TASK BRIEF = When a line below holds the string "number", show that line.

TASK INPUT START

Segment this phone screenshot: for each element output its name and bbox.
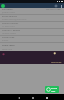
staticText: Country / Region (2, 29, 21, 32)
button[interactable]: Email address (0, 15, 64, 21)
staticText: Jordan Avery (2, 11, 16, 14)
staticText: Install (51, 87, 58, 90)
button[interactable]: Phone number (0, 22, 64, 28)
staticText: Postal code (2, 36, 15, 39)
button[interactable]: More options (59, 4, 63, 8)
button[interactable]: Full name (0, 8, 64, 14)
staticText: Full name (2, 8, 13, 11)
button[interactable]: Navigation menu (1, 4, 5, 8)
staticText: Some label (2, 43, 15, 46)
button[interactable]: Postal code (0, 36, 64, 42)
button[interactable]: Install (45, 86, 59, 93)
staticText: jordan.avery@mail.com (2, 18, 27, 21)
button[interactable]: Back (16, 95, 21, 100)
staticText: SECTION LABEL (46, 8, 62, 11)
staticText: Email address (2, 15, 18, 18)
staticText: United States (2, 32, 16, 35)
button[interactable]: Search (54, 4, 58, 8)
button[interactable]: Some label (0, 43, 64, 51)
staticText: detail line (2, 48, 13, 51)
staticText: +1 555 0134 (2, 25, 15, 28)
button[interactable]: sponsored (0, 51, 64, 64)
staticText: Phone number (2, 22, 19, 25)
staticText: 94043 (2, 39, 9, 42)
staticText: now (51, 90, 56, 93)
button[interactable]: Recent apps (44, 95, 49, 100)
button[interactable]: Country / Region (0, 29, 64, 35)
staticText: sponsored (51, 61, 62, 64)
button[interactable]: Home (30, 95, 35, 100)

TASK INPUT END

REPLY =
button[interactable]: Phone number (0, 22, 64, 28)
staticText: Phone number (2, 22, 19, 25)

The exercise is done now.